In about two years we've gone from "AI just generates rubbish where the text should be" to "AI spells things pretty wrong." This is largely down to generating a whole image with a textual element. Using a model like SDXL with a LORA like FOOOCUS to do inpainting and input image with a very rough approximation of the right text (added via MS Paint) you can get a pretty much perfect result. Give it another couple of years and the text generation will be spot on.
So yes, right now we need a human to either use the AI well, or to fix it afterwards. That's how technology always goes - something is invented, it's not perfect, humans need to fix the outputs, but eventually the human input diminishes to nothing.
This is not how AI has ever gone. Every approach so far has either been a total dead end, or the underlying concept got pivoted into a simplified, not-AI tech.
This new approach of machine learning content generation will either keep developing, or it will join everything else in the history of AI by hitting a point of diminishing to zero returns.
I agree we probably won't magically scale current techniques to AGI, but I also think the local maxima for creative output is going to be high enough that it changes how we approach it the way computers changed how we approach knowledge work.
That's why I focus on it at least.
You're talking about the progress of technology. I'm talking about how humans use technology in it's early states. They're not mutually exclusive.
And most SOTA models (Imagen, Qwen 20b, etc) at this point can actually already handle a fair amount of text in a single T2I generation. Flux Dev provided your willing to roll a couple gens can do it as well.
AI (at least this form of AI) is not going to take our jobs away and let us all idle and poor, just like the milling machine or the plough didn't take people's jobs away and make everyone poor. it will enable us to do even greater things.
The plough didn't make everyone poor, but people working in agriculture these days are a tiny percentage of the population compared to the majority 150 years ago.
(I don't think LLMs are like that, tho).
Touching on this topic, I cannot recommend enough "The Box: How the Shipping Container Made the World Smaller and the World Economy Bigger" which (among other things) illustrates the story of dockworkers: there were entire towns dedicated to loading ships.
But the people employed in that area have declined by 90% in the last 60 years, while shipping has grown by orders of magnitude. New port cities arose, and old ones died.
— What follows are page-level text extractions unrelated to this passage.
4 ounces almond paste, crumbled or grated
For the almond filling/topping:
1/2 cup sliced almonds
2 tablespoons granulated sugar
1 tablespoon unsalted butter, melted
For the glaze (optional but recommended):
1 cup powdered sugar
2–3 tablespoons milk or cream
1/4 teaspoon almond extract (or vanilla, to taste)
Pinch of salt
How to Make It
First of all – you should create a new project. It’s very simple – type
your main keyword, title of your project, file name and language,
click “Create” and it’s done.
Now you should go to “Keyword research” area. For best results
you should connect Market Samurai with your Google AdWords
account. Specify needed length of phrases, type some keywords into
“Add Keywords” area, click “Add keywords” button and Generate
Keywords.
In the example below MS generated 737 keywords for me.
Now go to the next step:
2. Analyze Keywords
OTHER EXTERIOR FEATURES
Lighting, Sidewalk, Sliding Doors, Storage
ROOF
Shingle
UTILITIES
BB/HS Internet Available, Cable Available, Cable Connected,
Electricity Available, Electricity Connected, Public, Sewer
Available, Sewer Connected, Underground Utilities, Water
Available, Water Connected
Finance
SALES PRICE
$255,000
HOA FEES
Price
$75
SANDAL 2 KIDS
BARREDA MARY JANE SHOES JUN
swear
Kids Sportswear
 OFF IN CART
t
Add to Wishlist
One needs to accept inevitable change sometimes.
Sometimes demand scales, maybe food is less elastic. Programming has been automating itself with each new language and library for 70 years and here we are, so many software devs. Demand scaled up as a result of automation.
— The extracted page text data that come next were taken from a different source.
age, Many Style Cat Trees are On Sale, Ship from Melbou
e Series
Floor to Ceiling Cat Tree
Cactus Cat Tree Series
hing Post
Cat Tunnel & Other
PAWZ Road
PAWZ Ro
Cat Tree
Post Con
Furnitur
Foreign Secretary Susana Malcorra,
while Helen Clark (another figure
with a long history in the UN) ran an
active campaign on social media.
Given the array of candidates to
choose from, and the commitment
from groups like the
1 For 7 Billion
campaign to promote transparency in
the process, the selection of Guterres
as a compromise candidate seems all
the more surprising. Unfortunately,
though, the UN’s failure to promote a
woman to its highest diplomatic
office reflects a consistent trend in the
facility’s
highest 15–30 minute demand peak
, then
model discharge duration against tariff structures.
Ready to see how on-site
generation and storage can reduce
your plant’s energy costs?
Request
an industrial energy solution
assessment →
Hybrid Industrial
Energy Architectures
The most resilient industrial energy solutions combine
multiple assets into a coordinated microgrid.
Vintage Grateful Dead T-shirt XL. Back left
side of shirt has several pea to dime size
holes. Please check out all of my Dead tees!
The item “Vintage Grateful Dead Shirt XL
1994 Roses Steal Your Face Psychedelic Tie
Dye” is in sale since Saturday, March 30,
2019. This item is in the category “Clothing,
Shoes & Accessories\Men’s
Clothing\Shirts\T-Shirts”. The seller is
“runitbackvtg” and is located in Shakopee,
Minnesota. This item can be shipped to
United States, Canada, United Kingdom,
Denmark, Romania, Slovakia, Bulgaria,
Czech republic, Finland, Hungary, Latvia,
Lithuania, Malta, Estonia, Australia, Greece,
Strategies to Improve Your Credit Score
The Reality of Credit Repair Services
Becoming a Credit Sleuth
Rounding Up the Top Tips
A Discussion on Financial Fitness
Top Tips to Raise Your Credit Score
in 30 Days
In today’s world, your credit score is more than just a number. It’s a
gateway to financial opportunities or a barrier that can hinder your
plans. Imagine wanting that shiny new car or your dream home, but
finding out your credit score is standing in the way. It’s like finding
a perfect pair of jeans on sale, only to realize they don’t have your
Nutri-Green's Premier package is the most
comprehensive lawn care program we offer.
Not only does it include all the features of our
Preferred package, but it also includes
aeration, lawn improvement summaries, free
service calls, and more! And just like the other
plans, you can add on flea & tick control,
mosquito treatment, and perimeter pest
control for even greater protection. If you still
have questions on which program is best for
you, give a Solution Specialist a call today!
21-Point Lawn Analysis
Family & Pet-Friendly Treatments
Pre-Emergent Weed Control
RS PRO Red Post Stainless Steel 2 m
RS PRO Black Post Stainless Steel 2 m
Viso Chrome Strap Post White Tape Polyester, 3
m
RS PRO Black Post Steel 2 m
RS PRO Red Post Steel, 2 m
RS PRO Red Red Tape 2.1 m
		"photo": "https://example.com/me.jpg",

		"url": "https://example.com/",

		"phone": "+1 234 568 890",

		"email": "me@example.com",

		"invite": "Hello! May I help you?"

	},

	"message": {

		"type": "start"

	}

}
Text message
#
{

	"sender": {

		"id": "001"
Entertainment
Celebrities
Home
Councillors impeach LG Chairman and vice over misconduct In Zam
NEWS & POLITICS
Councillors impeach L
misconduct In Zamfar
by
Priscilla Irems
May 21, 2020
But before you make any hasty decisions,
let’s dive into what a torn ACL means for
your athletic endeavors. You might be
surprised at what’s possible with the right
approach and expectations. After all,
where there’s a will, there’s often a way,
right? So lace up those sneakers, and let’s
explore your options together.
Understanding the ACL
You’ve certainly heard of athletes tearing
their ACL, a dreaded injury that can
Just as gun powder enabled greater things. I agree with you just humans have shown, time after time, an ability to first use innovation to make lives miserable for their fellow humans.
It doesnt do this.
This is highly dependent on which model is being used and what hardware it's running on. In particular, some older article claimed that the energy used to generate an image was equivalent to charging a mobile phone, but the actual energy required for a single image generation (SDXL, 25 steps) is about 35 seconds of running a 80W GPU.
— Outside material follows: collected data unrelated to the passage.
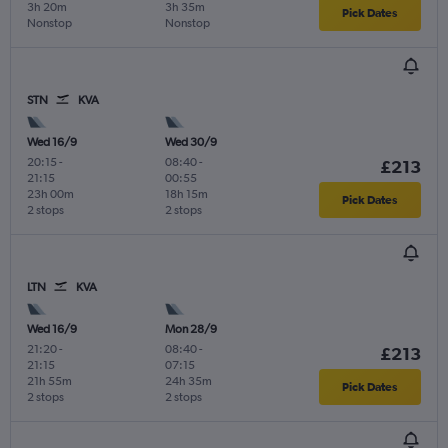
3h 20m
3h 35m
Pick Dates
Nonstop
Nonstop
STN
KVA
Wed 16/9
Wed 30/9
20:15
-
08:40
-
£213
21:15
00:55
23h 00m
18h 15m
Pick Dates
2 stops
2 stops
LTN
KVA
Wed 16/9
Mon 28/9
21:20
-
08:40
-
£213
21:15
07:15
21h 55m
24h 35m
Pick Dates
2 stops
2 stops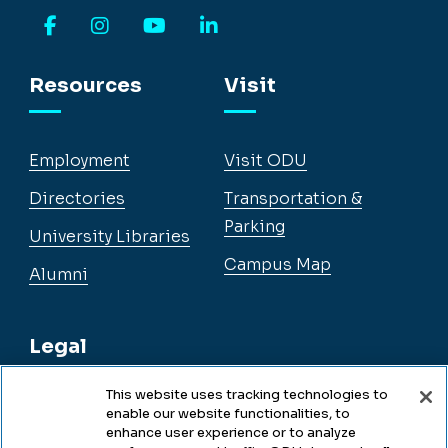
Facebook
Instagram
YouTube
LinkedIn
Resources
Visit
Employment
Visit ODU
Directories
Transportation &
Parking
University Libraries
Campus Map
Alumni
Legal
This website uses tracking technologies to
enable our website functionalities, to
Legal & Compliance
enhance user experience or to analyze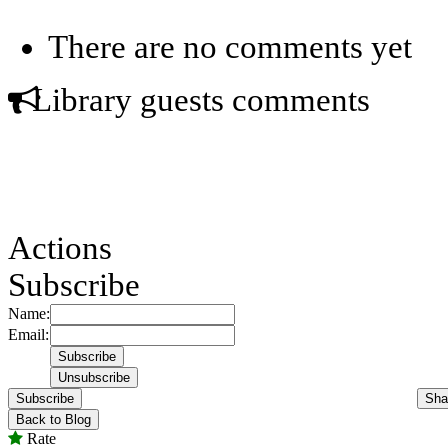
There are no comments yet
Library guests comments
Actions
Subscribe
Name:
Email:
Subscribe
Sha
Back to Blog
Rate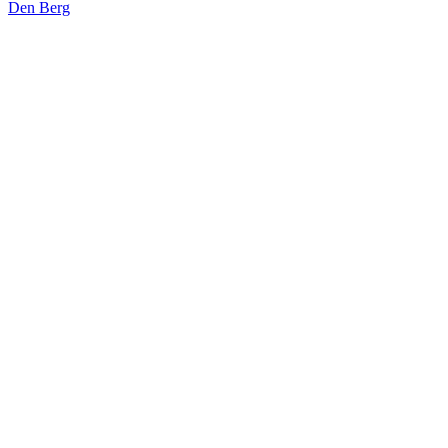
Den Berg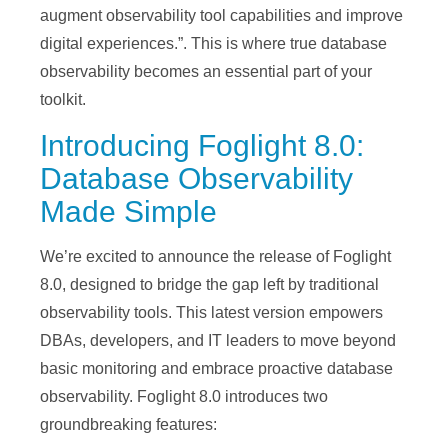
augment observability tool capabilities and improve
digital experiences.”. This is where true database
observability becomes an essential part of your
toolkit.
Introducing Foglight 8.0:
Database Observability
Made Simple
We’re excited to announce the release of Foglight
8.0, designed to bridge the gap left by traditional
observability tools. This latest version empowers
DBAs, developers, and IT leaders to move beyond
basic monitoring and embrace proactive database
observability. Foglight 8.0 introduces two
groundbreaking features:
I’m not sure it will be as high as a full charge of a phone, but it’s incomplete without the resources needed for collecting data and training the model.
Am I missing something? Does the CPU/GPU/APU doing this calculation on servers/PCs run the same wattage as mobile devices?
The proper unit is watt hours.
Their napkin math went like, human artists take $50 or so per art, which is let's say $200/hr skill, which means each art cannot take longer than 10 minutes, therefore the values used for AI must add up to less than 10 workstation minutes, or something like that.
And that math is equally broken for both sides: SDXL users easily spend hours rolling dice a hundred times without usable images, and likewise, artists just easily spend a day or two for an interesting request that may or may not come with free chocolates.
So those estimates are not only biased, but basically entirely useless.
If you compare datacenter energy usage to the rest, it amounts to 5%. Making great economies on LLMs won't save the planet.
This can't be correct, I'd like to see how this was measured.
Running a GPU at full throttle for one hour uses less power than serving data for one hour?
I'm very sceptical.
[1] https://www.iea.org/commentaries/the-carbon-footprint-of-str...
[2] https://epoch.ai/gradient-updates/how-much-energy-does-chatg...
The Netflix consumption takes into account everything[1], the numbers for AI are only the GPU power consumption, not including the user's phone/laptop.
IOW, you are comparing the power cost of using a datacenter + global network + 55" TV to the cost of a single 1shot query (i.e. a tiny prompt) on the GPU only
Once again, I am going to say that the power cost of serving up a stored chunk of data is going to be less than the power cost of first running a GPU and then serving up that chunk.
==================
[1] Which (in addition to the consumption by netflix data centers) includes the network equipment in between, the computer/TV on the user's end. Consider that the user is watching netflix on a TV (min 100w, but more for a 60" large screen).
And just how many people manage to 1shot the image?
There are maybe 5 to 20 images generated before the user is happy.
When the big lawsuits hit, they'll roll back.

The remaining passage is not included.